A: by Russell McOrmond
The most obvious feature of Bill C-32 style TPMs, beyond the fact
that it incorporates both WIPO use technical measures and US "access
control", is that many of the new limited fair dealings rules are
very explicitly made subservient to the use of technological measures.
* 29.22 (1)(c) Reproduction for private purposes
* 29.23 (1)(b) Reproduction for later listening or viewing
* 29.24 (1)(c) Backup copies
* 30.04 (3) and 30.04(4)(a) Educational use of Work available
Contrast this with the US DMCA which, after defining access control
technical measures in Title 17, Â§ 1201, includes the following:
(c) Other Rights, Etc., Not Affected. (1) Nothing in this
section shall affect rights, remedies, limitations, or defenses
to copyright infringement, including fair use, under this title.
(2) Nothing in this section shall enlarge or diminish
vicarious or contributory liability for copyright infringement
in connection with any technology, product, service, device,
component, or part thereof.
(3) Nothing in this section shall require that the design
of, or design and selection of parts and components for,
a consumer electronics, telecommunications, or computing
product provide for a response to any particular technological
measure, so long as such part or component, or the product in
which such part or component is integrated, does not otherwise
fall within the prohibitions of subsection (a)(2) or (b)(1).
(4) Nothing in this section shall enlarge or diminish any
rights of free speech or the press for activities using
consumer electronics, telecommunications, or computing
In other words, under the USA DMCA, access control technical measures
are subservient to their flexible Fair Use regime.

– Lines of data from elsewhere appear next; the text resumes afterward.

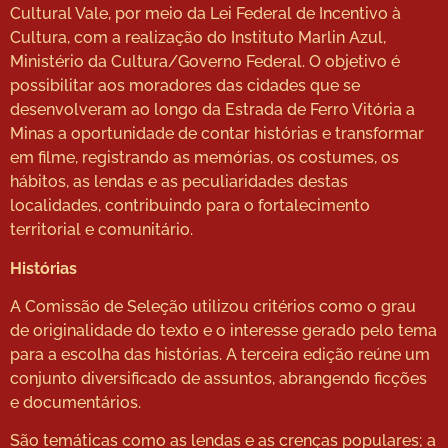
Cultural Vale, por meio da Lei Federal de Incentivo à
Cultura, com a realização do Instituto Marlin Azul,
Ministério da Cultura/Governo Federal. O objetivo é
possibilitar aos moradores das cidades que se
desenvolveram ao longo da Estrada de Ferro Vitória a
Minas a oportunidade de contar histórias e transformar
em filme, registrando as memórias, os costumes, os
hábitos, as lendas e as peculiaridades destas
localidades, contribuindo para o fortalecimento
territorial e comunitário.
Histórias
A Comissão de Seleção utilizou critérios como o grau
de originalidade do texto e o interesse gerado pelo tema
para a escolha das histórias. A terceira edição reúne um
conjunto diversificado de assuntos, abrangendo ficções
e documentários.
São temáticas como as lendas e as crenças populares; a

Under C-32 not
only is our Fair Dealings regime not flexible and is far weaker
than the US regime, many of the few provisions we are offered are
subservient to technological measures.
The USA DMCA doesn't protect fairness in the way that the Brazilian
proposal does which establishes equivalent penalties for hindering
or preventing the users from exercising their fair dealing rights,
but the US DMCA is far more balanced than Bill C-32.
So even if we are allowed to create compatible software to access locked
media, the locks themselves limit us in other very basic ways.